As the most recent list of top ten wide receiver prospects emerged this morning, its once again time to head down memory lane for Detroit Lions fans, and as we all know it is an unpleasant road to travel.
The Lions have a long and sordid history of drafting wide receivers with their first pick, but most memorable was the time period beginning with Charles Rogers as the second overall pick in 2003’s draft. Whether it was injuries, drugs or the stigma that the Houston Texans took Andre Johnson with the next pick, it is hard to argue that Rogers was anything less than a complete disaster.
After Rogers, the braintrust that was the Lions front office choose Texas wide receiver Roy Williams with their first pick in 2004. Roy Williams did have one decent season in 2006, accounting for over 1,300 yards that year, with 82 catches to his credit. A closer look shows that it took 152 targets to catch that many passes, a less than exhilarating percentage for a teams leading receiver.
Not yet discouraged, infamous general manager Matt Millen went for an unprecedented third straight first pick wide receiver with their 10th overall pick, Mike Williams in 2005. Of all the choices, this was the most scrutinized of any as Mike Williams had been out of football for a year after attempting to enter the draft after his sophomore season and missed out on his junior season as a result. Mike Williams was oversized, slow, under coached and simply ill prepared for any NFL career, let alone a first round draft selection.
Those three picks crippled the Lions. The financial investment aside, it also drained the team of talent at other positions as they were consistently attempting to make up for past mistakes. Fool me once, shame on me, fool me twice, shame on you, but three times was not a charm and the team was still lacking in talent at the position despite their efforts in the draft.
Calvin Johnson came along in 2007 and was by far the best selection of that or any other draft choice that the Lions made at the position. Giving credit to Millen for choosing Johnson would be ridiculous. Beyond the fact that Johnson was heads and tails over the talent available at the position that year, he was fairly obvious as a no-brainer pick that was being heavily lobbied for by offensive co-ordinator Mike Martz and soon to be teammate Roy Williams, who gave him the nickname Megatron.

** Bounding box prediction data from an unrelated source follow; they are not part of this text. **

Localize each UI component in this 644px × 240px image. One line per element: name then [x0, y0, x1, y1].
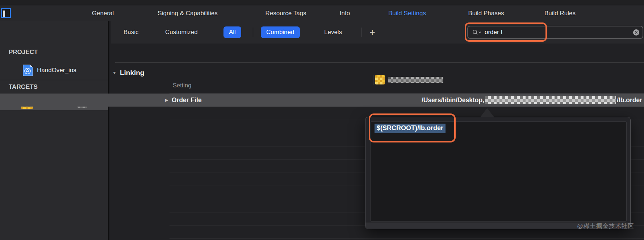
row-separator — [170, 238, 644, 239]
toolbar-divider — [361, 28, 361, 37]
sidebar-divider — [0, 80, 108, 80]
tab-general[interactable]: General — [92, 10, 114, 17]
scope-customized[interactable]: Customized — [165, 29, 198, 36]
value-suffix: /lb.order — [617, 96, 642, 104]
popover-arrow — [480, 108, 494, 117]
scope-divider — [253, 28, 253, 37]
tab-build-settings[interactable]: Build Settings — [388, 10, 426, 17]
add-setting-button[interactable]: + — [369, 27, 375, 38]
section-top-line — [115, 62, 644, 63]
project-targets-sidebar: PROJECT HandOver_ios TARGETS — [0, 21, 109, 240]
column-target-icon-redacted — [375, 75, 385, 84]
clear-search-icon[interactable] — [633, 29, 640, 36]
tab-build-phases[interactable]: Build Phases — [468, 10, 504, 17]
tab-build-rules[interactable]: Build Rules — [544, 10, 576, 17]
watermark: @稀土掘金技术社区 — [577, 222, 634, 230]
selected-file-icon[interactable] — [1, 8, 11, 18]
tab-info[interactable]: Info — [340, 10, 350, 17]
view-levels[interactable]: Levels — [324, 29, 342, 36]
project-name-label: HandOver_ios — [37, 67, 76, 74]
file-icon-glyph — [3, 11, 5, 17]
row-separator — [170, 107, 644, 107]
column-divider — [373, 75, 373, 85]
view-combined-selected[interactable]: Combined — [261, 26, 300, 38]
disclosure-closed-icon[interactable]: ▶ — [165, 98, 168, 103]
targets-section-header: TARGETS — [9, 83, 38, 91]
scope-all-selected[interactable]: All — [223, 26, 241, 38]
sidebar-item-project[interactable]: HandOver_ios — [0, 63, 108, 78]
setting-row-order-file[interactable]: ▶ Order File /Users/libin/Desktop, /lb.o… — [0, 94, 644, 107]
scope-basic[interactable]: Basic — [124, 29, 139, 36]
annotation-search-highlight — [465, 22, 547, 42]
build-settings-filter-bar: Basic Customized All Combined Levels + — [111, 21, 644, 44]
section-header-linking[interactable]: ▼ Linking — [112, 68, 144, 78]
xcode-project-icon — [22, 64, 33, 76]
tab-signing-capabilities[interactable]: Signing & Capabilities — [158, 10, 217, 17]
disclosure-open-icon[interactable]: ▼ — [112, 70, 117, 75]
project-editor-tab-bar: General Signing & Capabilities Resource … — [0, 5, 644, 21]
setting-name: Order File — [172, 96, 202, 104]
value-prefix: /Users/libin/Desktop, — [422, 96, 484, 104]
window-top-strip — [0, 0, 644, 5]
column-header-setting: Setting — [173, 82, 191, 89]
tab-resource-tags[interactable]: Resource Tags — [265, 10, 306, 17]
column-target-name-redacted — [388, 77, 443, 83]
annotation-value-highlight — [369, 113, 456, 142]
section-title: Linking — [120, 69, 145, 77]
setting-value[interactable]: /Users/libin/Desktop, /lb.order — [422, 96, 642, 104]
project-section-header: PROJECT — [9, 49, 38, 56]
value-path-redacted — [485, 96, 616, 104]
xcode-build-settings-window: { "chrome": { "tabs": ["General", "Signi… — [0, 0, 644, 240]
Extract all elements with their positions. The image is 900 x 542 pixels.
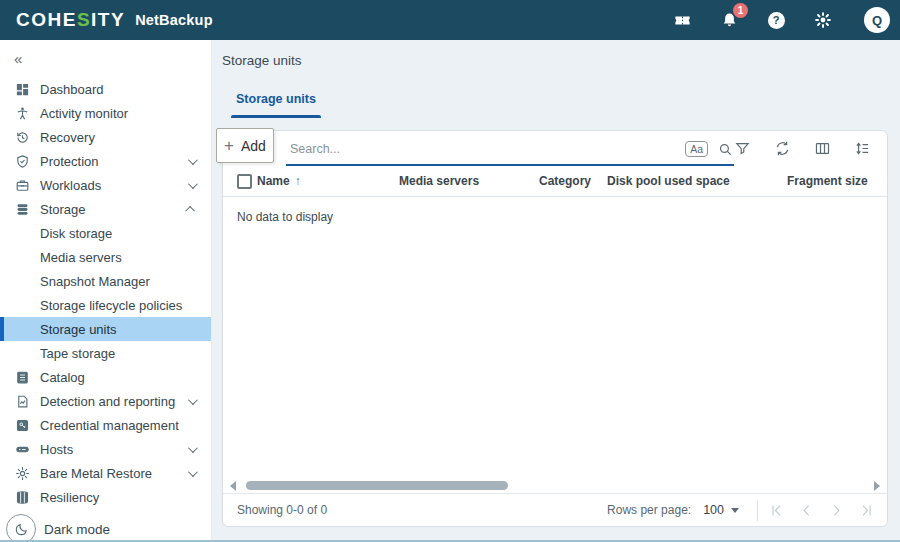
user-avatar[interactable]: Q <box>864 7 890 33</box>
empty-table-message: No data to display <box>223 197 887 224</box>
sidebar-item-snapshot-manager[interactable]: Snapshot Manager <box>0 269 211 293</box>
sidebar-item-activity-monitor[interactable]: Activity monitor <box>0 101 211 125</box>
sidebar-item-label: Protection <box>40 154 99 169</box>
columns-icon[interactable] <box>814 140 831 157</box>
last-page-button[interactable] <box>858 502 875 519</box>
sidebar-navigation: « Dashboard Activity monitor Recovery Pr… <box>0 40 212 540</box>
column-header-name[interactable]: Name ↑ <box>257 174 399 188</box>
chevron-up-icon <box>185 205 195 215</box>
sort-ascending-icon: ↑ <box>295 174 301 188</box>
column-label: Category <box>539 174 591 188</box>
row-density-icon[interactable] <box>854 140 871 157</box>
tab-label: Storage units <box>222 92 330 106</box>
notification-count-badge: 1 <box>733 3 748 18</box>
resiliency-icon <box>14 489 30 505</box>
brand-text: COHE <box>16 9 77 31</box>
product-name: NetBackup <box>135 12 213 28</box>
license-ticket-icon[interactable] <box>672 10 692 30</box>
sidebar-item-label: Catalog <box>40 370 85 385</box>
help-icon[interactable]: ? <box>766 10 786 30</box>
sidebar-item-resiliency[interactable]: Resiliency <box>0 485 211 509</box>
cohesity-logo: COHESITY <box>16 9 125 31</box>
search-input[interactable] <box>286 142 685 156</box>
next-page-button[interactable] <box>828 502 845 519</box>
tab-bar: Storage units <box>222 92 900 118</box>
add-button-label: Add <box>241 138 266 154</box>
sidebar-item-label: Recovery <box>40 130 95 145</box>
hosts-server-icon <box>14 441 30 457</box>
dark-mode-toggle[interactable]: Dark mode <box>0 509 211 542</box>
sidebar-item-recovery[interactable]: Recovery <box>0 125 211 149</box>
table-empty-area <box>223 224 887 478</box>
page-title: Storage units <box>222 53 900 68</box>
scrollbar-track[interactable] <box>241 481 869 490</box>
sidebar-item-dashboard[interactable]: Dashboard <box>0 77 211 101</box>
protection-shield-icon <box>14 153 30 169</box>
scroll-left-arrow-icon[interactable] <box>230 481 236 491</box>
sidebar-item-protection[interactable]: Protection <box>0 149 211 173</box>
sidebar-item-storage-lifecycle-policies[interactable]: Storage lifecycle policies <box>0 293 211 317</box>
sidebar-item-label: Storage <box>40 202 86 217</box>
chevron-down-icon <box>188 443 198 453</box>
column-header-category[interactable]: Category <box>539 174 607 188</box>
sidebar-item-disk-storage[interactable]: Disk storage <box>0 221 211 245</box>
select-all-checkbox[interactable] <box>237 174 252 189</box>
add-button[interactable]: + Add <box>216 128 274 163</box>
scroll-right-arrow-icon[interactable] <box>874 481 880 491</box>
sidebar-item-storage-units[interactable]: Storage units <box>0 317 211 341</box>
column-header-media-servers[interactable]: Media servers <box>399 174 539 188</box>
chevron-down-icon <box>188 467 198 477</box>
workloads-briefcase-icon <box>14 177 30 193</box>
sidebar-item-label: Media servers <box>40 250 122 265</box>
scrollbar-thumb[interactable] <box>246 481 508 490</box>
footer-divider <box>757 500 758 521</box>
showing-count-text: Showing 0-0 of 0 <box>237 503 327 517</box>
sidebar-item-hosts[interactable]: Hosts <box>0 437 211 461</box>
search-icon[interactable] <box>717 141 734 158</box>
column-label: Disk pool used space <box>607 174 730 188</box>
sidebar-item-label: Dashboard <box>40 82 104 97</box>
refresh-icon[interactable] <box>774 140 791 157</box>
sidebar-item-credential-management[interactable]: Credential management <box>0 413 211 437</box>
rows-per-page-group: Rows per page: 100 <box>607 500 877 521</box>
report-document-icon <box>14 393 30 409</box>
toolbar-icon-group <box>734 140 871 157</box>
filter-funnel-icon[interactable] <box>734 140 751 157</box>
settings-gear-icon[interactable] <box>813 10 833 30</box>
rows-per-page-value: 100 <box>703 503 724 517</box>
sidebar-item-workloads[interactable]: Workloads <box>0 173 211 197</box>
column-header-fragment-size[interactable]: Fragment size <box>787 174 887 188</box>
sidebar-item-bare-metal-restore[interactable]: Bare Metal Restore <box>0 461 211 485</box>
dashboard-icon <box>14 81 30 97</box>
chevron-down-icon <box>188 395 198 405</box>
notifications-bell-icon[interactable]: 1 <box>719 10 739 30</box>
brand-text-suffix: ITY <box>91 9 125 31</box>
storage-units-panel: + Add Aa <box>222 130 888 527</box>
chevron-down-icon <box>188 179 198 189</box>
sidebar-item-catalog[interactable]: Catalog <box>0 365 211 389</box>
table-header-row: Name ↑ Media servers Category Disk pool … <box>223 166 887 197</box>
dark-mode-label: Dark mode <box>44 522 110 537</box>
tab-storage-units[interactable]: Storage units <box>222 92 330 118</box>
previous-page-button[interactable] <box>798 502 815 519</box>
pagination-controls <box>768 502 877 519</box>
topbar-icon-group: 1 ? Q <box>672 7 890 33</box>
brand-green-letter: S <box>77 9 91 31</box>
catalog-book-icon <box>14 369 30 385</box>
table-toolbar: Aa <box>223 131 887 166</box>
select-all-cell <box>223 174 257 189</box>
rows-per-page-select[interactable]: 100 <box>691 503 739 517</box>
column-label: Fragment size <box>787 174 868 188</box>
sidebar-item-storage[interactable]: Storage <box>0 197 211 221</box>
sidebar-item-tape-storage[interactable]: Tape storage <box>0 341 211 365</box>
column-header-disk-pool-used-space[interactable]: Disk pool used space <box>607 174 787 188</box>
sidebar-collapse-button[interactable]: « <box>0 48 34 69</box>
caret-down-icon <box>731 508 739 513</box>
match-case-toggle[interactable]: Aa <box>685 141 708 157</box>
sidebar-item-detection-and-reporting[interactable]: Detection and reporting <box>0 389 211 413</box>
sidebar-item-label: Storage lifecycle policies <box>40 298 182 313</box>
chevron-down-icon <box>188 155 198 165</box>
sidebar-item-media-servers[interactable]: Media servers <box>0 245 211 269</box>
top-navigation-bar: COHESITY NetBackup 1 ? Q <box>0 0 900 40</box>
first-page-button[interactable] <box>768 502 785 519</box>
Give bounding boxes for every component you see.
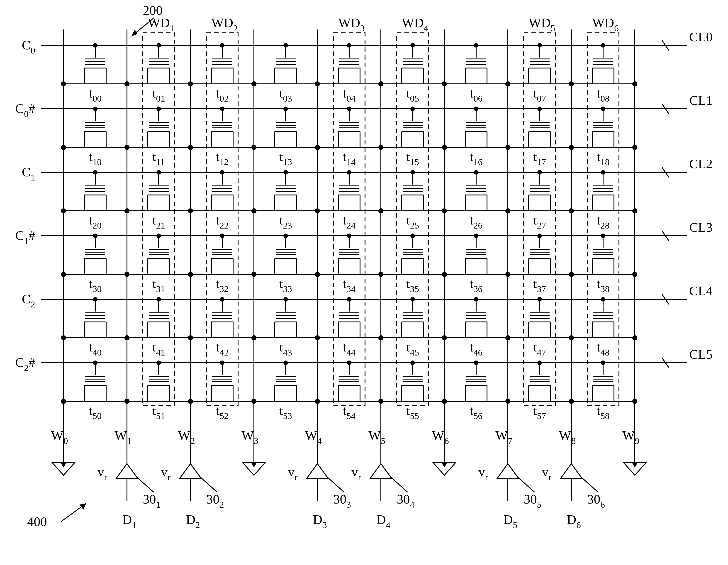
svg-text:306: 306	[587, 492, 605, 510]
svg-point-126	[505, 81, 510, 86]
svg-point-203	[378, 145, 383, 150]
svg-point-423	[505, 272, 510, 277]
svg-text:301: 301	[143, 492, 161, 510]
svg-text:t06: t06	[470, 86, 482, 104]
svg-text:t28: t28	[597, 213, 609, 231]
svg-point-104	[378, 81, 383, 86]
svg-line-677	[200, 477, 217, 492]
svg-point-636	[61, 145, 66, 150]
svg-text:t10: t10	[89, 149, 102, 167]
svg-text:vr: vr	[542, 464, 551, 482]
svg-text:D3: D3	[313, 512, 327, 530]
svg-point-258	[124, 208, 129, 213]
svg-text:t31: t31	[152, 276, 165, 294]
svg-text:t56: t56	[470, 403, 482, 421]
svg-text:C0#: C0#	[15, 101, 35, 119]
svg-text:t35: t35	[406, 276, 419, 294]
svg-line-697	[390, 477, 408, 492]
svg-text:t26: t26	[470, 213, 482, 231]
svg-text:t04: t04	[343, 86, 355, 104]
svg-text:t13: t13	[279, 149, 292, 167]
svg-point-390	[315, 272, 320, 277]
svg-point-71	[188, 81, 193, 86]
svg-text:t37: t37	[533, 276, 546, 294]
svg-marker-660	[131, 29, 137, 36]
svg-text:t25: t25	[406, 213, 419, 231]
circuit-diagram: CL0CL1CL2CL3CL4CL5C0C0#C1C1#C2C2#t00t01t…	[0, 0, 728, 565]
svg-point-610	[442, 399, 447, 404]
svg-point-637	[632, 145, 637, 150]
svg-line-689	[327, 477, 344, 492]
svg-text:t00: t00	[89, 86, 102, 104]
svg-point-599	[378, 399, 383, 404]
svg-text:C2: C2	[22, 292, 35, 309]
svg-text:t47: t47	[533, 340, 546, 358]
svg-point-291	[315, 208, 320, 213]
svg-point-644	[61, 399, 66, 404]
svg-point-511	[442, 335, 447, 340]
svg-text:t08: t08	[597, 86, 609, 104]
svg-point-412	[442, 272, 447, 277]
svg-text:CL1: CL1	[689, 93, 713, 108]
svg-text:D5: D5	[503, 512, 517, 530]
svg-line-709	[517, 477, 535, 492]
svg-text:t11: t11	[152, 149, 165, 167]
svg-text:D1: D1	[122, 512, 136, 530]
svg-point-181	[251, 145, 256, 150]
svg-text:t32: t32	[216, 276, 229, 294]
svg-point-170	[188, 145, 193, 150]
svg-text:CL5: CL5	[689, 347, 713, 362]
svg-text:C2#: C2#	[15, 355, 35, 373]
svg-text:t44: t44	[343, 340, 355, 358]
svg-text:WD1: WD1	[148, 15, 174, 33]
svg-line-669	[136, 477, 154, 492]
svg-marker-667	[116, 464, 138, 479]
svg-point-214	[442, 145, 447, 150]
svg-point-434	[569, 272, 574, 277]
svg-text:t23: t23	[279, 213, 292, 231]
svg-text:W9: W9	[622, 428, 639, 446]
svg-text:t42: t42	[216, 340, 229, 358]
svg-text:t05: t05	[406, 86, 419, 104]
svg-text:t40: t40	[89, 340, 102, 358]
svg-point-159	[124, 145, 129, 150]
svg-text:303: 303	[333, 492, 351, 510]
svg-point-456	[124, 335, 129, 340]
svg-point-566	[188, 399, 193, 404]
svg-point-555	[124, 399, 129, 404]
svg-text:W2: W2	[178, 428, 195, 446]
svg-text:200: 200	[143, 3, 163, 18]
svg-point-500	[378, 335, 383, 340]
svg-point-115	[442, 81, 447, 86]
svg-point-478	[251, 335, 256, 340]
svg-text:t07: t07	[533, 86, 546, 104]
svg-point-522	[505, 335, 510, 340]
svg-text:WD5: WD5	[529, 15, 555, 33]
svg-text:D6: D6	[567, 512, 581, 530]
svg-text:304: 304	[397, 492, 414, 510]
svg-text:t30: t30	[89, 276, 102, 294]
svg-point-640	[61, 272, 66, 277]
svg-point-577	[251, 399, 256, 404]
svg-point-643	[632, 335, 637, 340]
svg-point-225	[505, 145, 510, 150]
svg-marker-715	[560, 464, 582, 479]
svg-text:t38: t38	[597, 276, 609, 294]
svg-point-280	[251, 208, 256, 213]
svg-point-82	[251, 81, 256, 86]
svg-point-489	[315, 335, 320, 340]
svg-point-621	[505, 399, 510, 404]
svg-text:t16: t16	[470, 149, 482, 167]
svg-text:vr: vr	[351, 464, 361, 482]
svg-point-533	[569, 335, 574, 340]
svg-text:t15: t15	[406, 149, 419, 167]
svg-point-401	[378, 272, 383, 277]
svg-text:W5: W5	[368, 428, 385, 446]
svg-point-635	[632, 81, 637, 86]
svg-point-60	[124, 81, 129, 86]
svg-text:W8: W8	[559, 428, 576, 446]
svg-text:C1#: C1#	[15, 228, 35, 246]
svg-text:D2: D2	[186, 512, 200, 530]
svg-point-93	[315, 81, 320, 86]
svg-text:302: 302	[206, 492, 224, 510]
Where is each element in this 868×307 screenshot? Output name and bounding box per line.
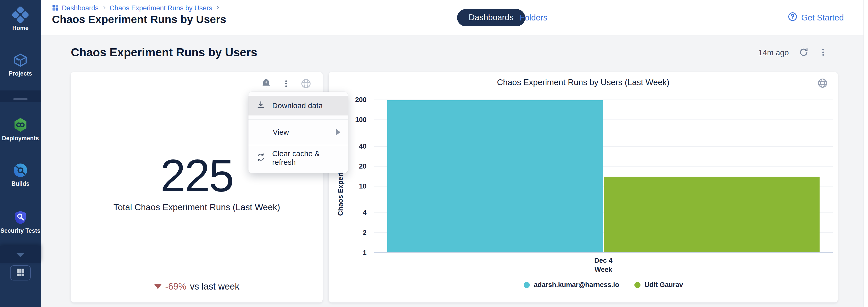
- sidebar-item-label: Home: [0, 25, 41, 32]
- chart-tile: Chaos Experiment Runs by Users (Last Wee…: [329, 72, 838, 303]
- menu-item-clear-cache[interactable]: Clear cache & refresh: [248, 145, 348, 171]
- builds-icon: [0, 162, 41, 178]
- legend-label: Udit Gaurav: [645, 281, 683, 289]
- get-started-label: Get Started: [801, 13, 844, 23]
- menu-item-label: Download data: [272, 101, 340, 110]
- tab-folders[interactable]: Folders: [520, 9, 548, 26]
- menu-item-label: Clear cache & refresh: [272, 149, 340, 167]
- sidebar-item-label: Security Tests: [0, 227, 41, 234]
- main-content: Chaos Experiment Runs by Users 14m ago: [41, 36, 868, 307]
- tile-controls: [260, 78, 312, 90]
- tile-context-menu: Download data View Clear cache & refresh: [248, 92, 348, 173]
- sidebar-scroll-band: [0, 246, 41, 263]
- alert-bell-icon[interactable]: [260, 78, 272, 90]
- stat-delta: -69% vs last week: [71, 281, 322, 292]
- menu-item-label: View: [273, 128, 329, 136]
- chevron-down-icon[interactable]: [16, 253, 25, 257]
- sidebar-item-home[interactable]: Home: [0, 6, 41, 32]
- top-header: Dashboards Chaos Experiment Runs by User…: [41, 0, 868, 35]
- sidebar-item-label: Projects: [0, 70, 41, 77]
- kebab-menu-icon[interactable]: [818, 48, 828, 58]
- legend-item[interactable]: Udit Gaurav: [634, 281, 683, 289]
- cycle-refresh-icon: [256, 152, 266, 164]
- sidebar-item-label: Builds: [0, 180, 41, 187]
- y-tick-label: 2: [336, 229, 367, 236]
- triangle-down-icon: [154, 284, 162, 289]
- grid-icon: [16, 267, 26, 278]
- breadcrumb-separator-icon: [102, 5, 107, 11]
- chart-bar-2[interactable]: [604, 177, 819, 253]
- help-circle-icon: [787, 11, 798, 24]
- dashboard-heading: Chaos Experiment Runs by Users: [71, 46, 257, 59]
- x-axis-title: Week: [594, 266, 612, 274]
- last-refreshed-label: 14m ago: [758, 48, 789, 57]
- drag-handle[interactable]: [13, 98, 28, 100]
- refresh-group: 14m ago: [758, 47, 828, 59]
- sidebar: Home Projects Deployments: [0, 0, 41, 307]
- shield-icon: [0, 210, 41, 225]
- menu-item-view[interactable]: View: [248, 119, 348, 145]
- chart-title: Chaos Experiment Runs by Users (Last Wee…: [329, 78, 838, 87]
- refresh-icon[interactable]: [798, 47, 809, 59]
- gridline: [374, 100, 833, 100]
- x-axis-line: [374, 252, 833, 253]
- dashboards-grid-icon: [52, 4, 59, 12]
- page-title: Chaos Experiment Runs by Users: [52, 13, 226, 26]
- legend-dot-icon: [524, 282, 530, 288]
- delta-suffix: vs last week: [190, 281, 239, 292]
- tab-dashboards[interactable]: Dashboards: [457, 9, 525, 26]
- sidebar-item-deployments[interactable]: Deployments: [0, 117, 41, 142]
- get-started-link[interactable]: Get Started: [787, 9, 844, 26]
- stat-label: Total Chaos Experiment Runs (Last Week): [71, 202, 322, 212]
- sidebar-item-projects[interactable]: Projects: [0, 52, 41, 77]
- y-tick-label: 10: [336, 183, 367, 190]
- delta-value: -69%: [165, 281, 186, 292]
- breadcrumb-link-current[interactable]: Chaos Experiment Runs by Users: [110, 4, 212, 12]
- tile-kebab-icon[interactable]: [282, 79, 290, 89]
- chart-legend: adarsh.kumar@harness.ioUdit Gaurav: [374, 281, 833, 289]
- breadcrumb: Dashboards Chaos Experiment Runs by User…: [52, 3, 220, 12]
- chart-bar-1[interactable]: [387, 100, 602, 253]
- scrollbar-track[interactable]: [864, 0, 868, 307]
- y-tick-label: 1: [336, 249, 367, 257]
- legend-dot-icon: [634, 282, 641, 288]
- sidebar-splitter[interactable]: [0, 90, 41, 102]
- breadcrumb-link-dashboards[interactable]: Dashboards: [62, 4, 99, 12]
- sidebar-item-builds[interactable]: Builds: [0, 162, 41, 187]
- home-icon: [0, 6, 41, 23]
- module-picker-button[interactable]: [10, 265, 31, 280]
- menu-item-download-data[interactable]: Download data: [248, 96, 348, 115]
- y-tick-label: 4: [336, 209, 367, 217]
- legend-label: adarsh.kumar@harness.io: [534, 281, 619, 289]
- cube-icon: [0, 52, 41, 68]
- chart-globe-icon[interactable]: [817, 78, 828, 90]
- plot-area: Chaos Experiment Runs Dec 4 Week adarsh.…: [374, 100, 833, 253]
- tile-globe-icon[interactable]: [301, 78, 312, 90]
- download-icon: [256, 100, 266, 111]
- legend-item[interactable]: adarsh.kumar@harness.io: [524, 281, 619, 289]
- x-category-label: Dec 4: [594, 257, 613, 264]
- breadcrumb-separator-icon: [215, 5, 220, 11]
- caret-right-icon: [336, 129, 340, 136]
- deployments-icon: [0, 117, 41, 133]
- sidebar-item-security-tests[interactable]: Security Tests: [0, 210, 41, 234]
- sidebar-item-label: Deployments: [0, 135, 41, 142]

The only thing that would have lead Millen to choose someone other than Johnson would have been the nightmares of his past failures resurfacing. Thankfully for Lions fans, he did not shy away from him.
As I’ve previously pointed out, even Johnson struggled in his rookie season and the Lions still floundered to an unheard of 0-16 record in his second season(2008) as Millen’s struggles reached their climax. Lions current general manager, Martin Mayhew, was a part of Millen’s staff, and while his drafts currently appear much sounder than his predecessor, the team can not afford to spend this years draft pick on another wide receiver. They do not have time to develop a talent at the position, free agency has to be the route to go here. An experienced wide receiver to compliment Johnson and allow the team to properly take advantage of his skills is the biggest necessity the team needs to improve upon 2013’s 7-9 record and help them return to the playoffs under new coach Jim Caldwell. Free agency is awash with wide receivers that could fit into the Lions plans this year and it should be the top priority for them. It is going to cost the Lions a pretty penny in whatever manner they decide to do it, but a risk of a high dollar, high priority draft pick that will take time to develop is something they can not afford.